Under the Silver Lake, the new film by writer-director David Robert Mitchell (It Follows), wants to be a treasure map. Packed with codes, coincidences, and callbacks, it practically begs for dissection, and the more exhaustive the better. As is fitting, or perhaps just predictable, for a neo-noir set in a hipster-ridden, Hollywood-adjacent pocket of L.A., the clues involve old-timey movie stars, ancient issues of Playboy, milquetoast satanism, hand-drawn zines, and lots of naked women. So here’s the hitch: Under the Silver Lake is so wonderfully barbed as a satire of the kinds of dudes who’d spend their time deciphering puzzle movies like this one—“An entire generation of men obsessed with video games, secret codes, space aliens,” tuts a character—that the film can’t help deflating when it demands the very thing it skewers.

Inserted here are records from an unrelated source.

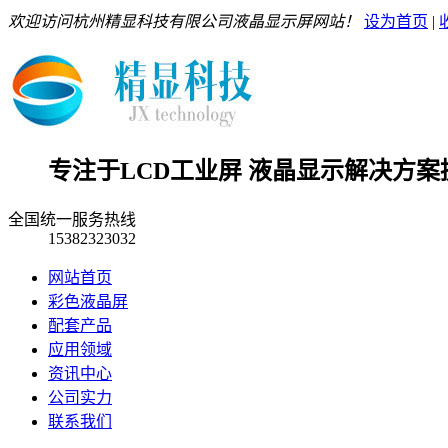
欢迎访问杭州精显科技有限公司液晶显示屏网站！
设为首页
|
专注于LCD工业屏 液晶显示解决方案
全国统一服务热线
15382323032
网站首页
彩色液晶屏
配套产品
应用领域
资讯中心
公司实力
联系我们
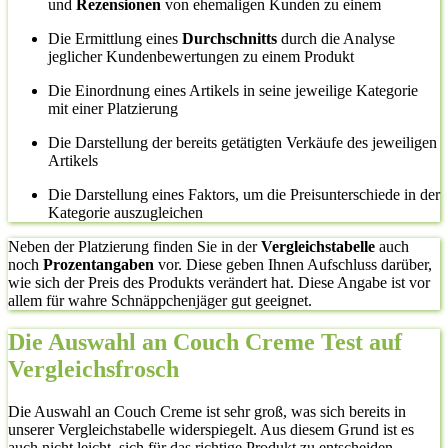
und
Rezensionen
von ehemaligen Kunden zu einem
Die Ermittlung eines
Durchschnitts
durch die Analyse
jeglicher Kundenbewertungen zu einem Produkt
Die Einordnung eines Artikels in seine jeweilige Kategorie
mit einer Platzierung
Die Darstellung der bereits getätigten Verkäufe des jeweiligen
Artikels
Die Darstellung eines Faktors, um die Preisunterschiede in der
Kategorie auszugleichen
Neben der Platzierung finden Sie in der
Vergleichstabelle
auch
noch
Prozentangaben
vor. Diese geben Ihnen Aufschluss darüber,
wie sich der Preis des Produkts verändert hat. Diese Angabe ist vor
allem für wahre Schnäppchenjäger gut geeignet.
Die Auswahl an Couch Creme Test auf
Vergleichsfrosch
Die Auswahl an Couch Creme ist sehr groß, was sich bereits in
unserer Vergleichstabelle widerspiegelt. Aus diesem Grund ist es
auch nicht leicht, sich für das richtige Produkt zu entscheiden.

Normally, a bungled sendup like this would annoy me terribly. (I’ll also add here that Under the Silver Lake halfheartedly attempts an exposé of the casual misogyny of its protagonist and showbiz at large but ends up giving in to its horndog impulses.) It doesn’t help that the plot is tortuous, and the resolution is an inarguable letdown. And yet! Mitchell’s ambitions, observations, and moods make the picture a dippy blast, like a hallucinatory trip that definitely goes on too long but is well worth the insights and surprises.
Andrew Garfield stars as our dick, an unemployed voyeur five days from eviction. After a flirty neighbor (Riley Keough) goes missing—even her furniture disappears overnight—Sam commits to finding her whereabouts, with nary a thought to his imminent homelessness. His sleuthing takes him to the backs of cereal boxes, the insides of Nintendo Power magazine, and his own numerological calculations on pizza-box lids, but also fancy, kitschy pool parties in downtown hotels that he can just get into, because a young, white, good-looking guy isn’t gonna be turned down for his ripped clothes or skunky stench. (I think Mitchell is saying that.) Sam’s guide through the first leg of his quest is a local zine artist (Patrick Fischler) who’s somehow even more pathetic, confirming Sam’s suspicions about subliminal messages in advertisements while jabbering on about dangers like succubuses in owl masks that even have our gullible cynic scratching his head.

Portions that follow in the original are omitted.